La population desservie est ainsi estimée à 4 954 442 personnes sur 11 658 764 personnes que comptait le Tchad fin 2010, portant le taux d’accès à l’eau potable à 42,9 %.
Toutefois, ce taux, présenté au niveau national, masque des inégalités :

Au niveau régional :
le taux d’accès à l’eau potable est inférieur à 5 % dans certaines régions et plus de 80 % dans d’autres ;

en termes d’infrastructures :
les villages dont la population est inférieure à 1 200 personnes et devant bénéficier de pompes à motricité humaine sont équipés à 47,9 %, tandis que les villages dont la population est supérieure à 1 200 personnes, devant bénéficier d’adductions d’eau potable, sont équipés à 32,7 %.

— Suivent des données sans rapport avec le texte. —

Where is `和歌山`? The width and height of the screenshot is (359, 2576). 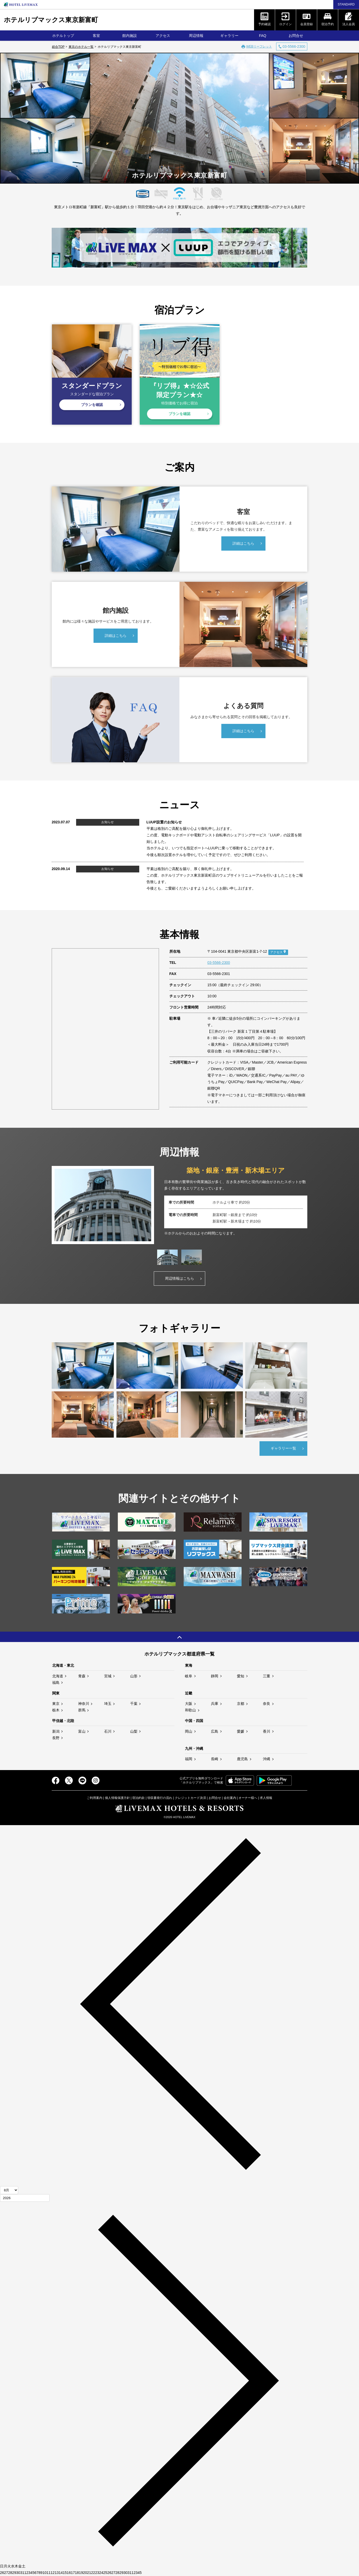 和歌山 is located at coordinates (190, 1710).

Dans l’objectif d’atteinte des OMD, les futurs investissements, dont les financements ne sont à ce jour pas connus, correspondent à 4 889 pompes à motricité humaine et à 452 adductions d’eau potable (dont la taille moyenne desservira près de 3 000 personnes).

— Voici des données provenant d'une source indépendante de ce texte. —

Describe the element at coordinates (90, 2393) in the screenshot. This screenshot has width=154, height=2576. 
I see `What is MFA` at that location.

Suivant le Schéma directeur de la ville de N’Djamena, le taux de couverture en eau de 63 % sera atteint en 2020 en suivant le programme d’investissement proposé d’un montant de 24,36 milliards de F.CFA.
Le montant de l’investissement à rechercher pour atteindre les OMD en 2015 s’établit à plus de 270 milliards de F.CFA pour les ouvrages neufs, et entre 70 et 100 milliards de F.CFA pour les réhabilitations/extensions.
ASSAINISSEMENT
Le taux d’accès aux services essentiels d’assainissement a progressé de 7 % à 12 % entre 2000 et 2010. Fixé par les OMD à 35 % en 2015, ce taux sera difficile à atteindre tant l’écart à combler est important. Ce sous-secteur a souffert d’un manque d’investissement et d’un désintéressement de la part de l’État. Les investissements nécessaires sont estimés à 340 milliards de F.CFA.
HYDRAULIQUE PASTORALE
Le sous-secteur de l’hydraulique pastorale a été particulièrement bien doté entre 2000 et 2010. Les investissements s’y sont succédé et s’élèvent à plus de 36 milliards de F.CFA.

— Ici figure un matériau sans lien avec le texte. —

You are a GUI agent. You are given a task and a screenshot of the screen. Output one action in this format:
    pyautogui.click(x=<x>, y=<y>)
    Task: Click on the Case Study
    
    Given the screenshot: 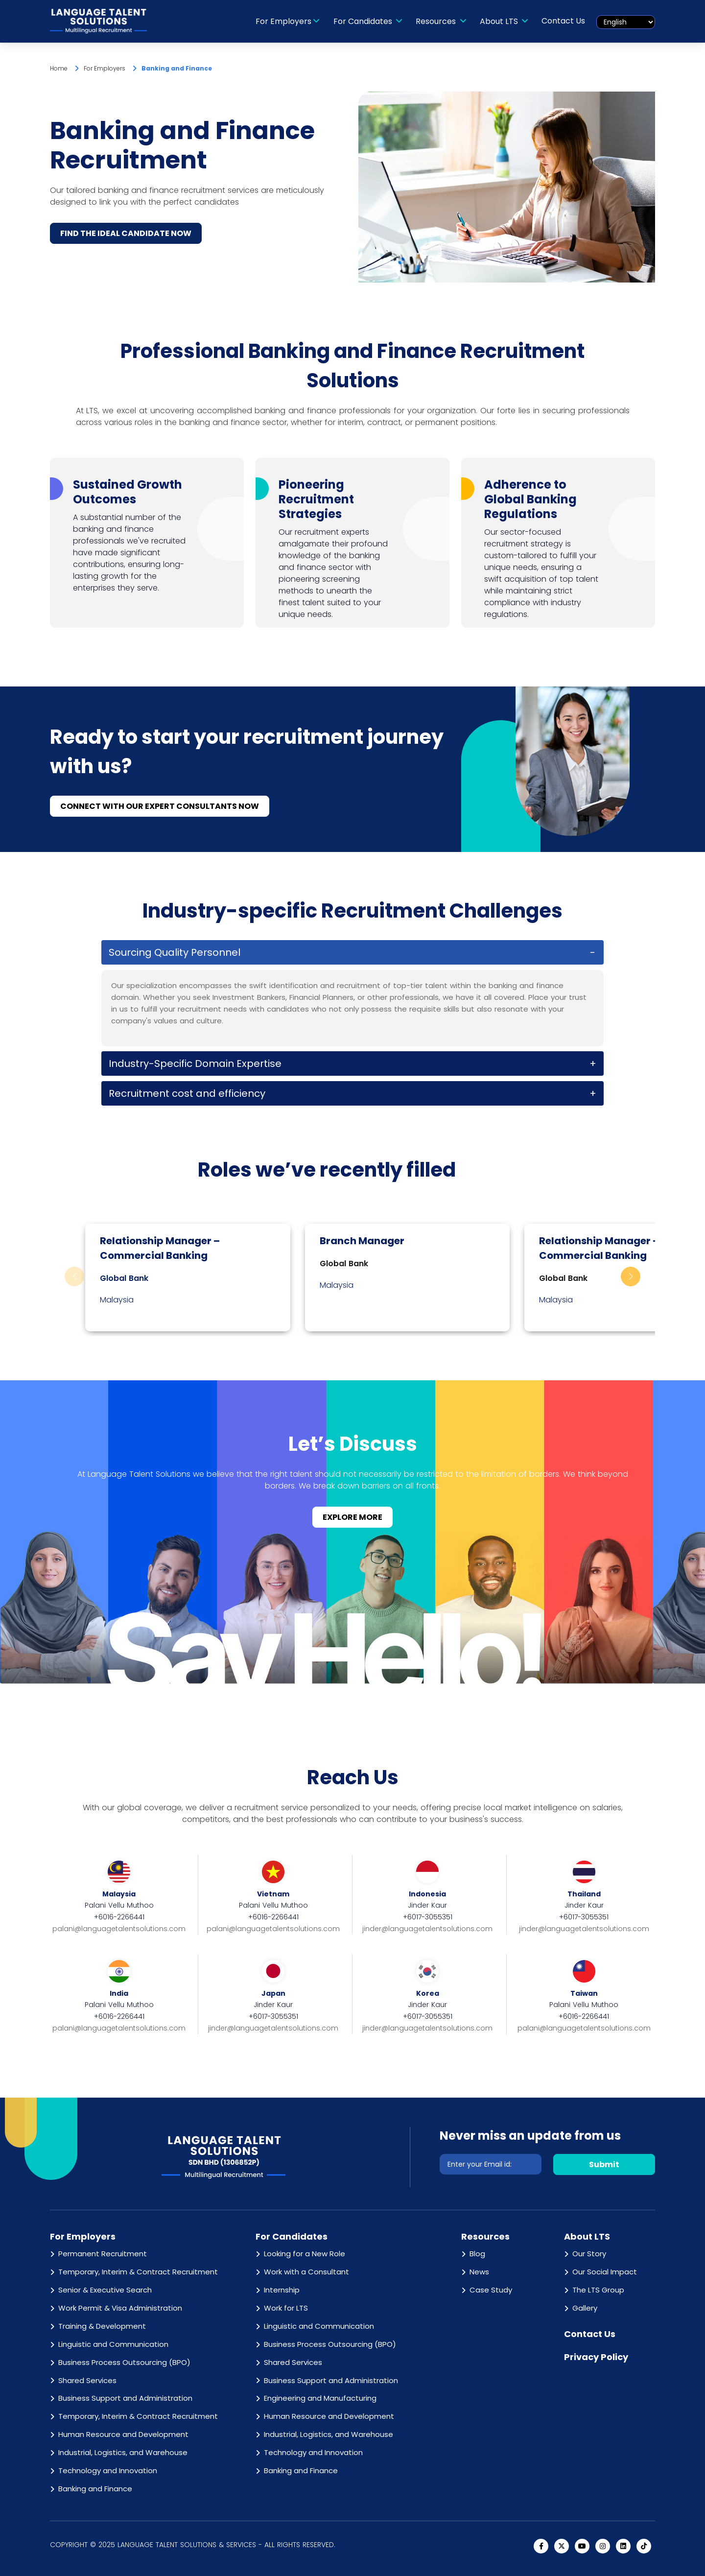 What is the action you would take?
    pyautogui.click(x=491, y=2290)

Toutefois, des disparités régionales perdurent et devront être comblées durant la prochaine décennie. L’effort devra être soutenu en matière d’aménagement de puits, de stations et de mares.
Sur la période 2010-2015, l’investissement recherché est estimé à 92 milliards de F.CFA. En ce début d’année 2012, le taux national d’accès à l’eau potable est de 46 %.